**WHAT TO WORK ON**. Repeat the entries below exactly, pictures excluded.

**GIVEN RECORDS**.

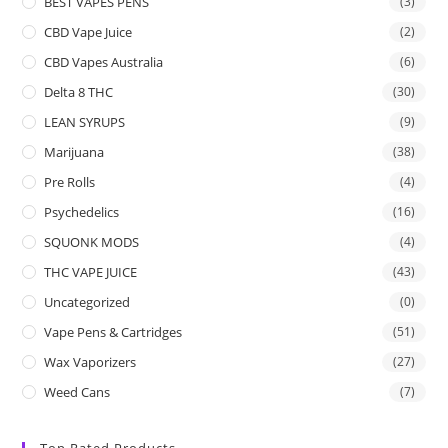
BEST VAPES PENS
(3)
CBD Vape Juice
(2)
CBD Vapes Australia
(6)
Delta 8 THC
(30)
LEAN SYRUPS
(9)
Marijuana
(38)
Pre Rolls
(4)
Psychedelics
(16)
SQUONK MODS
(4)
THC VAPE JUICE
(43)
Uncategorized
(0)
Vape Pens & Cartridges
(51)
Wax Vaporizers
(27)
Weed Cans
(7)
Top Rated Products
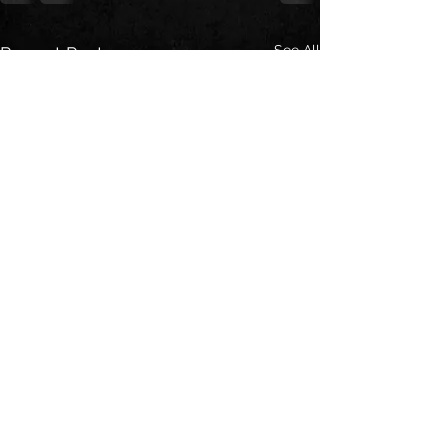
See All
Recent Posts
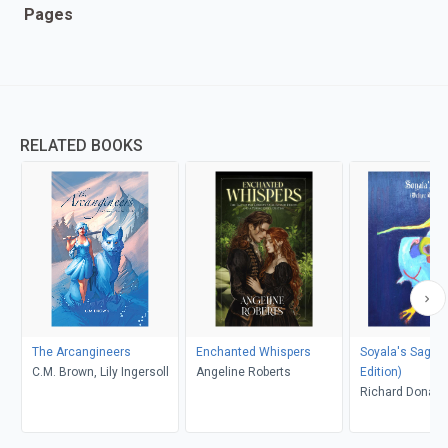
Pages
RELATED BOOKS
The Arcangineers
Enchanted Whispers
Soyala's Saga (
C.M. Brown, Lily Ingersoll
Angeline Roberts
Edition)
Richard Donah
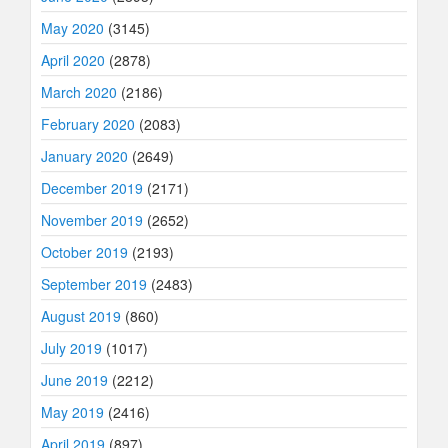
May 2020
(3145)
April 2020
(2878)
March 2020
(2186)
February 2020
(2083)
January 2020
(2649)
December 2019
(2171)
November 2019
(2652)
October 2019
(2193)
September 2019
(2483)
August 2019
(860)
July 2019
(1017)
June 2019
(2212)
May 2019
(2416)
April 2019
(897)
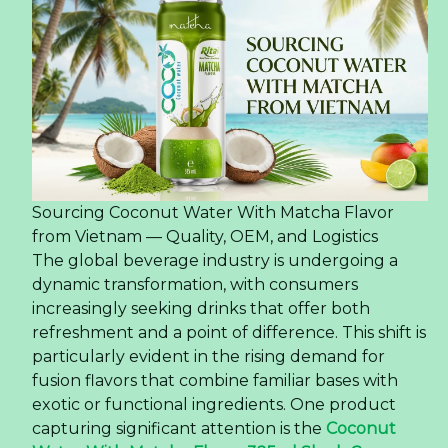
Sourcing Coconut Water With Matcha Flavor
from Vietnam — Quality, OEM, and Logistics
The global beverage industry is undergoing a
dynamic transformation, with consumers
increasingly seeking drinks that offer both
refreshment and a point of difference. This shift is
particularly evident in the rising demand for
fusion flavors that combine familiar bases with
exotic or functional ingredients. One product
capturing significant attention is the
Coconut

**ANSWER AREA**.
BEST VAPES PENS
(3)
CBD Vape Juice
(2)
CBD Vapes Australia
(6)
Delta 8 THC
(30)
LEAN SYRUPS
(9)
Marijuana
(38)
Pre Rolls
(4)
Psychedelics
(16)
SQUONK MODS
(4)
THC VAPE JUICE
(43)
Uncategorized
(0)
Vape Pens & Cartridges
(51)
Wax Vaporizers
(27)
Weed Cans
(7)
Top Rated Products
See All
Recent Posts
Pages
RELATED BOOKS
The Arcangineers
Enchanted Whispers
Soyala's Saga (
C.M. Brown, Lily Ingersoll
Angeline Roberts
Edition)
Richard Donah
May 2020
(3145)
April 2020
(2878)
March 2020
(2186)
February 2020
(2083)
January 2020
(2649)
December 2019
(2171)
November 2019
(2652)
October 2019
(2193)
September 2019
(2483)
August 2019
(860)
July 2019
(1017)
June 2019
(2212)
May 2019
(2416)
April 2019
(897)
Sourcing Coconut Water With Matcha Flavor
from Vietnam — Quality, OEM, and Logistics
The global beverage industry is undergoing a
dynamic transformation, with consumers
increasingly seeking drinks that offer both
refreshment and a point of difference. This shift is
particularly evident in the rising demand for
fusion flavors that combine familiar bases with
exotic or functional ingredients. One product
capturing significant attention is the
Coconut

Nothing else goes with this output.